##### Records for this exercise #####

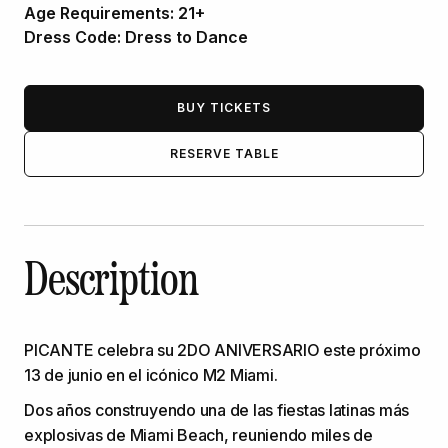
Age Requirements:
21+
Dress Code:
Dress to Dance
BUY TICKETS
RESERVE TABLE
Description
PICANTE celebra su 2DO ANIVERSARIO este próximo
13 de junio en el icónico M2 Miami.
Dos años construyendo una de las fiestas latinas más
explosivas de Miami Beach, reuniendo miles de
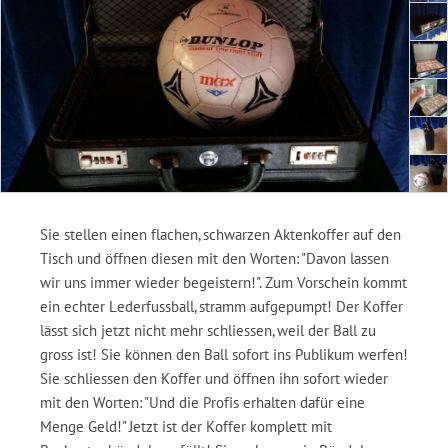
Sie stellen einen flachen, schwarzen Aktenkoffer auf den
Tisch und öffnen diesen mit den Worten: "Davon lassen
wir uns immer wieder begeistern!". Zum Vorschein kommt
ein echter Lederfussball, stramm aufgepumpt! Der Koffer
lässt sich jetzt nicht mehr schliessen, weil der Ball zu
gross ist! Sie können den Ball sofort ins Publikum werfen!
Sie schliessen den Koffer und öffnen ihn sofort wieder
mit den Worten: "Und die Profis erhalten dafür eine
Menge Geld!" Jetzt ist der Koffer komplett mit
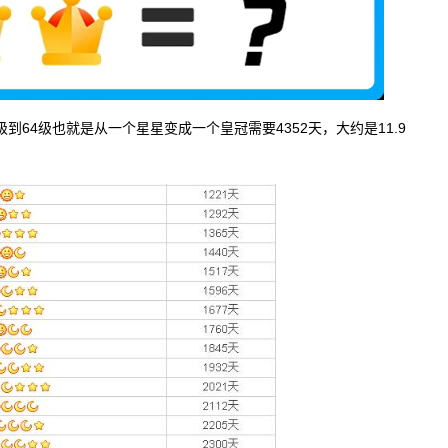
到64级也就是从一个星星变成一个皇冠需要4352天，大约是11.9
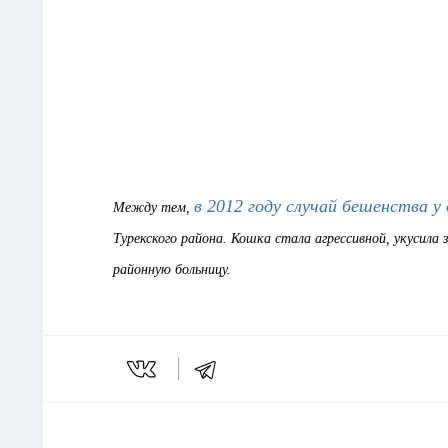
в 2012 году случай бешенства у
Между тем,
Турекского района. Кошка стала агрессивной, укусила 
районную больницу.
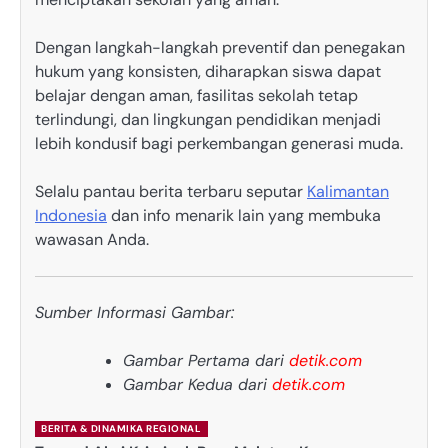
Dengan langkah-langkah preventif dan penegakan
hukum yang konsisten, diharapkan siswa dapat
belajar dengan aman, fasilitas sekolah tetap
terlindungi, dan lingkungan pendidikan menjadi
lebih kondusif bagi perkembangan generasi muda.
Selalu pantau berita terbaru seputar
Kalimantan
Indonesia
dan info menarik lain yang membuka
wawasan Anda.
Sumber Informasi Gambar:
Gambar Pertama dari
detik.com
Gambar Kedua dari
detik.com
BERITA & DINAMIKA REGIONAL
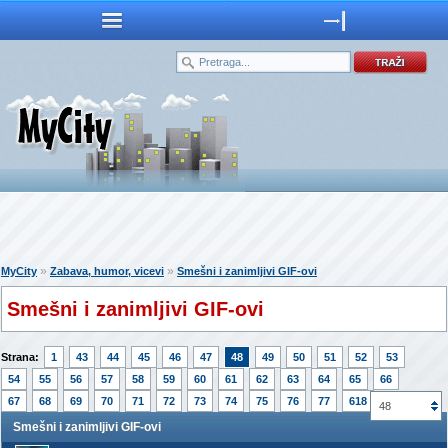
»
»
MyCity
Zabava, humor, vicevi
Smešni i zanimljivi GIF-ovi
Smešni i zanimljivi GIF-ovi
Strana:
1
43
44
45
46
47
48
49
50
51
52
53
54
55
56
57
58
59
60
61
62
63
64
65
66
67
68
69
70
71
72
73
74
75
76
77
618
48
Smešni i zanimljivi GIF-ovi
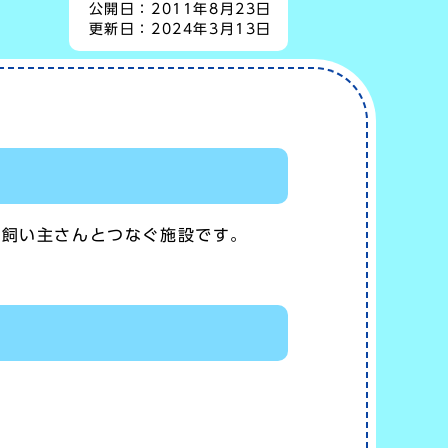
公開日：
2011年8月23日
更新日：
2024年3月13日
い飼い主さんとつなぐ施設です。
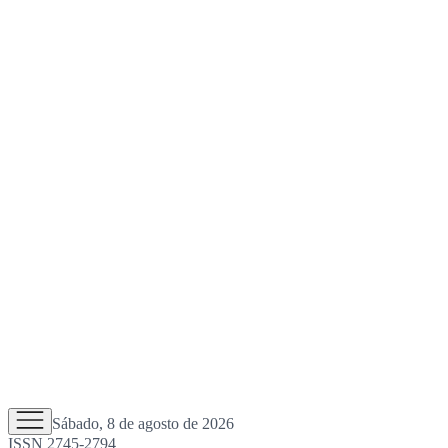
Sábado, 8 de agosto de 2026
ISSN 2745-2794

#####

Only an exact copy is wanted: the lines from the opening of the material through the line that has "explosivas de Miami Beach, reuniendo miles de", minus any pictures.

> _Task output_
Age Requirements:
21+
Dress Code:
Dress to Dance
BUY TICKETS
RESERVE TABLE
Description
PICANTE celebra su 2DO ANIVERSARIO este próximo
13 de junio en el icónico M2 Miami.
Dos años construyendo una de las fiestas latinas más
explosivas de Miami Beach, reuniendo miles de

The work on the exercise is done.